The proposal's key sponsor, House Majority Leader Mike Turzai (R., Allegheny), could not be reached for comment after the House adjourned. Earlier in the day, Turzai spokesman Steve Miskin insisted that the measure had enough votes to move forward.
"I would not declare privatization dead, just based on the fact that we know Mike Turzai and his energy levels and his commitment to this issue," said Rep. Mike Vereb (R., Montgomery).
But it was unclear late Tuesday whether the chamber would tackle the issue again this week, or even this month.
And the political climate inside the Capitol does not look promising for privatization as the clock winds down to the legislature's summer break. The agenda is increasingly dominated by negotiations on a state budget for the 2012-13 fiscal year, along with related issues that threaten to push the liquor debate to the sidelines.
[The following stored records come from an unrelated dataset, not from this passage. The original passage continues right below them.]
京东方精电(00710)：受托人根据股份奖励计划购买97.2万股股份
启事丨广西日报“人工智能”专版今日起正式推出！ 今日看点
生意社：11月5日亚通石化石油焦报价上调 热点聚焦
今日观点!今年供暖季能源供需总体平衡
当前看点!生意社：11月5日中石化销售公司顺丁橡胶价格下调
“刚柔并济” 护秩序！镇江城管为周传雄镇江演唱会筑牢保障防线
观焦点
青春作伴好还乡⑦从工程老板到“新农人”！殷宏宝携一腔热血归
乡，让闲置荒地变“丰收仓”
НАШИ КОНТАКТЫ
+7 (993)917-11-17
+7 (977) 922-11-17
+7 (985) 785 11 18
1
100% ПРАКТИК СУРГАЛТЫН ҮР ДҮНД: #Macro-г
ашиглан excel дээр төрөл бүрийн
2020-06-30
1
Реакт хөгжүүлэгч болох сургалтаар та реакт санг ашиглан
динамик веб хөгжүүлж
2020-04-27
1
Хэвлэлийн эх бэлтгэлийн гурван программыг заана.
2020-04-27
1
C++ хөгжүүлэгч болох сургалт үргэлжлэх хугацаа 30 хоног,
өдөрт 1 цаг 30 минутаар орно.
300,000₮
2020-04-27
Even if Turzai's proposal squeaks through the House, another big hurdle awaits down the hall: the Senate, where President Pro Tempore Joe Scarnati (R., Jefferson) has signaled there will be no discussion on privatization until at least fall. And on Tuesday, Sen. Charles McIlhinney Jr. (R., Bucks) complicated the picture by announcing a separate bill to create a special license to increase the number of private retailers selling wine and spirits.
Bill Patton, spokesman for the House Democrats, called the chamber's decision to press the pause button on Turzai's proposal "a stinging rebuke." Most House Democrats are against privatization.
Turzai's plan calls for issuing 1,600 licenses, the first 1,050 of which would be offered to beer distributors, who under current law can sell only beer by the case or keg. The remaining licenses would be auctioned on a county-by-county basis to the highest bidders.
The plan also would let beer distributors sell six-packs — or any other configuration, such as an 18-pack — with no limit on the number of packages sold in a single transaction. Currently, consumers can only buy six-packs at bars, delis, or taverns (usually at a steep markup), and no more than two at a time.
Despite public support and the backing of Gov. Corbett, the proposal has run into a wall of resistance and opposition. Critics include legislators who believe alcohol should be tightly controlled and union supporters who worry that LCB employees will lose good-paying jobs.
There is also debate on whether Pennsylvania's cash-starved coffers would suffer by scrapping the current system, which reliably delivers revenue. Turzai has estimated auctioning off the Liquor Control Board's retail and wholesale operations would generate up to $1.9 billion, but that number is hotly contested by privatization opponents — chief among them Wendell W. Young IV, who heads the union representing State Store employees.
Turzai "doesn't have the votes," Young said Tuesday night in an interview. "He's lost momentum and he knows that." But Young doesn't expect Turzai to relent.
"Mike is a philosophical zealot on this issue," he said.